While data is showing us that in some markets, the housing market has shown resiliency and valuations have returned to pre-Great Recession levels, the lagging sales of new single family homes has had a ripple effect through the American economy, keeping hundreds of thousands of construction workers off the job as shown on this graph:

Once again, excluding the housing bubble that developed between 2003 and 2007, we see that there are roughly 620,000 fewer construction employees than there were at the end of 2002.  The economy currently has the same number of construction workers as it did back in May 1998!  As well, we can see that the employment recovery rate in the construction sector is far longer this time than in any other post-recession period going all the way back to 1939.  Without a doubt, those missing 600,000 jobs would go a long way to really lowering the unemployment rate.
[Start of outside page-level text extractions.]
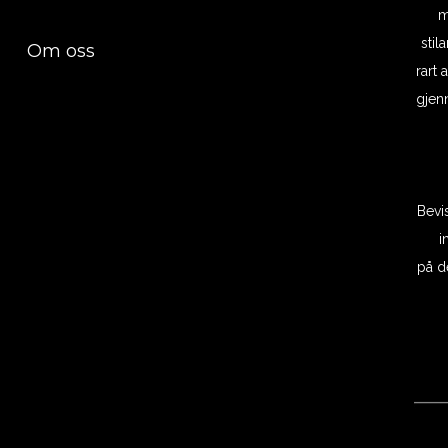
m
stil
Om oss
rart 
gjenn
Bevi
i
på d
The United States housing market showed some significant signs of life over the first three years after the end of the Great Recession.  Unfortunately, as we see from this data, the sales of new single family homes is definitely not one of the bright spots in the America's overall real estate picture and is showing signs of fatigue.  This data does show us two things; the Fed's easy money policies have been relatively ineffective when it comes to the building of new single family homes and the Great Recession was a unique event that has had a far longer negative impact on some key aspects of the housing market than anyone would have anticipated at the time.

1 comment:

  1. When it comes to real estate low interest rates at some point becomes a double edge sword, that effects both the value by making it easier to purchase thus driving up prices, and at the same time allowing more building to take place and increasing the supply. Often we reach or exceed demand, this eventually has a dampening effect on rents and people stop buying it as an "investment".
    Prices must rise or the income derived from a property must be large enough to offset the natural depreciation from the wear and tear from age or the main driver for owning real estate vanishes. Oversupply is the bane of real estate and crushes the value of this hard and expensive to maintain commodity.